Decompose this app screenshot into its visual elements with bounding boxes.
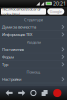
staticText: Информация ТЕХ	[2, 32, 32, 37]
staticText: Постижения	[2, 47, 24, 52]
button[interactable]: Opera menu	[53, 89, 61, 97]
staticText: Google	[50, 9, 62, 14]
staticText: Раздели	[26, 39, 40, 45]
staticText: 20:21	[53, 0, 66, 7]
button[interactable]: Tabs	[42, 90, 48, 96]
button[interactable]: Back	[6, 90, 13, 96]
button[interactable]: Forward	[18, 90, 25, 96]
staticText: Помощ	[26, 69, 40, 75]
staticText: Настройки	[2, 77, 21, 82]
staticText: Тур	[2, 62, 8, 67]
staticText: file:///localhost/sdcard/index.html	[2, 6, 40, 17]
button[interactable]: Reload	[31, 90, 36, 96]
button[interactable]: Тур	[0, 61, 67, 68]
button[interactable]: Форум	[0, 53, 67, 61]
button[interactable]: Информация ТЕХ	[0, 31, 67, 38]
button[interactable]: Google	[47, 8, 64, 15]
button[interactable]: file:///localhost/sdcard/index.html	[1, 8, 46, 15]
staticText: Структура	[24, 17, 43, 22]
staticText: Форум	[2, 54, 14, 60]
button[interactable]: Постижения	[0, 46, 67, 53]
button[interactable]: Настройки	[0, 76, 67, 83]
staticText: Думи за вечността	[2, 24, 36, 30]
button[interactable]: Думи за вечността	[0, 23, 67, 31]
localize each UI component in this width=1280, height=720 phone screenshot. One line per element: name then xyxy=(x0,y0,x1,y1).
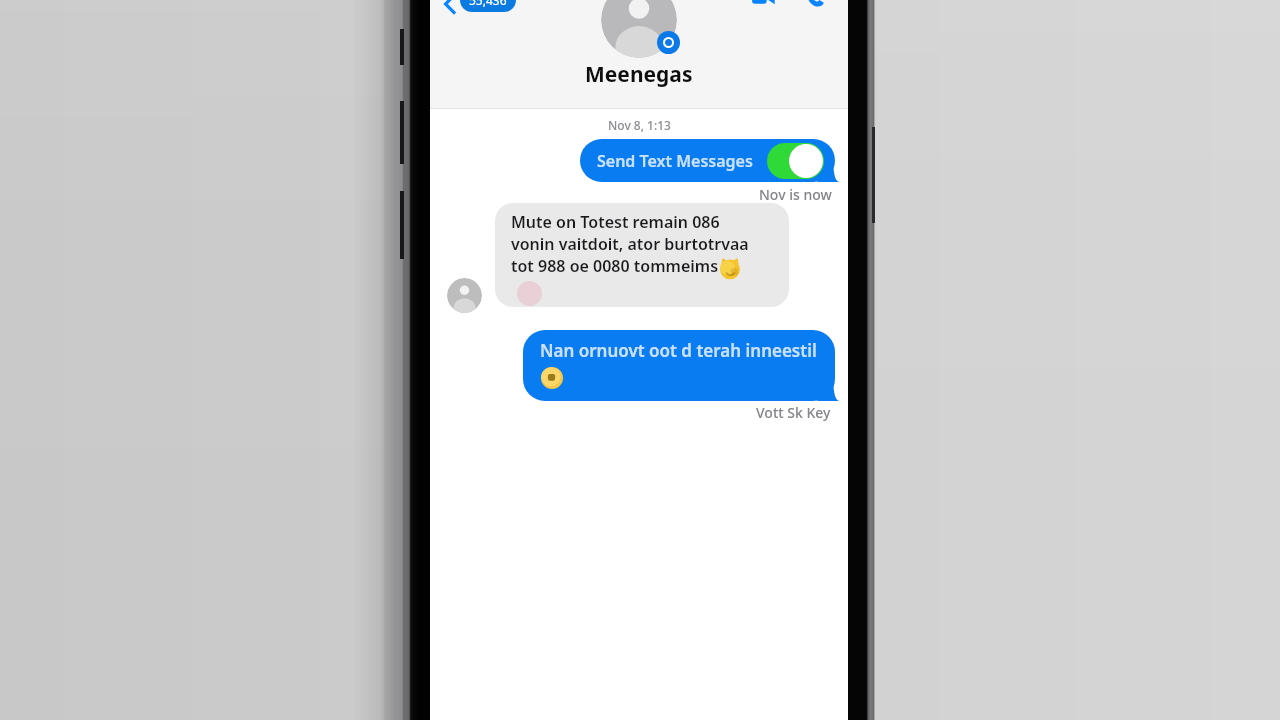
staticText: 55,436 xyxy=(469,0,507,8)
staticText: Mute on Totest remain 086 xyxy=(511,211,720,233)
staticText: Send Text Messages xyxy=(597,150,753,172)
button[interactable]: Call xyxy=(804,0,826,8)
staticText: vonin vaitdoit, ator burtotrvaa xyxy=(511,233,749,255)
button[interactable]: Mute on Totest remain 086 xyxy=(495,203,789,307)
button[interactable]: Toggle xyxy=(767,143,824,179)
staticText: Meenegas xyxy=(585,60,693,89)
staticText: tot 988 oe 0080 tommeims xyxy=(511,255,719,277)
staticText: Vott Sk Key xyxy=(756,403,831,422)
button[interactable]: Back xyxy=(434,0,468,21)
button[interactable]: 55,436 xyxy=(460,0,516,12)
button[interactable]: FaceTime xyxy=(750,0,776,11)
staticText: Nov is now xyxy=(759,185,832,204)
staticText: Nov 8, 1:13 xyxy=(608,117,671,133)
staticText: Nan ornuovt oot d terah inneestil xyxy=(540,339,817,362)
button[interactable]: Nan ornuovt oot d terah inneestil xyxy=(523,330,831,401)
button[interactable]: Send Text Messages xyxy=(580,139,831,182)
##############################
> _TASK DESCRIPTION_: Each record above must be retyped exactly as given, with the images excluded.

> _ANSWER SECTION_:
Decompose this app screenshot into its visual elements with bounding boxes.
staticText: Информация ТЕХ	[2, 32, 32, 37]
staticText: Постижения	[2, 47, 24, 52]
button[interactable]: Opera menu	[53, 89, 61, 97]
staticText: Google	[50, 9, 62, 14]
staticText: Раздели	[26, 39, 40, 45]
staticText: 20:21	[53, 0, 66, 7]
button[interactable]: Tabs	[42, 90, 48, 96]
button[interactable]: Back	[6, 90, 13, 96]
button[interactable]: Forward	[18, 90, 25, 96]
staticText: Помощ	[26, 69, 40, 75]
staticText: Настройки	[2, 77, 21, 82]
staticText: Тур	[2, 62, 8, 67]
staticText: file:///localhost/sdcard/index.html	[2, 6, 40, 17]
button[interactable]: Reload	[31, 90, 36, 96]
button[interactable]: Тур	[0, 61, 67, 68]
button[interactable]: Форум	[0, 53, 67, 61]
button[interactable]: Информация ТЕХ	[0, 31, 67, 38]
button[interactable]: Google	[47, 8, 64, 15]
button[interactable]: file:///localhost/sdcard/index.html	[1, 8, 46, 15]
staticText: Структура	[24, 17, 43, 22]
staticText: Форум	[2, 54, 14, 60]
button[interactable]: Постижения	[0, 46, 67, 53]
button[interactable]: Настройки	[0, 76, 67, 83]
staticText: Думи за вечността	[2, 24, 36, 30]
button[interactable]: Думи за вечността	[0, 23, 67, 31]
localize each UI component in this width=1280, height=720 phone screenshot. One line per element: name then xyxy=(x0,y0,x1,y1).
staticText: 55,436 xyxy=(469,0,507,8)
staticText: Mute on Totest remain 086 xyxy=(511,211,720,233)
staticText: Send Text Messages xyxy=(597,150,753,172)
button[interactable]: Call xyxy=(804,0,826,8)
staticText: vonin vaitdoit, ator burtotrvaa xyxy=(511,233,749,255)
button[interactable]: Mute on Totest remain 086 xyxy=(495,203,789,307)
button[interactable]: Toggle xyxy=(767,143,824,179)
staticText: Meenegas xyxy=(585,60,693,89)
staticText: tot 988 oe 0080 tommeims xyxy=(511,255,719,277)
staticText: Vott Sk Key xyxy=(756,403,831,422)
button[interactable]: Back xyxy=(434,0,468,21)
button[interactable]: 55,436 xyxy=(460,0,516,12)
button[interactable]: FaceTime xyxy=(750,0,776,11)
staticText: Nov is now xyxy=(759,185,832,204)
staticText: Nov 8, 1:13 xyxy=(608,117,671,133)
staticText: Nan ornuovt oot d terah inneestil xyxy=(540,339,817,362)
button[interactable]: Nan ornuovt oot d terah inneestil xyxy=(523,330,831,401)
button[interactable]: Send Text Messages xyxy=(580,139,831,182)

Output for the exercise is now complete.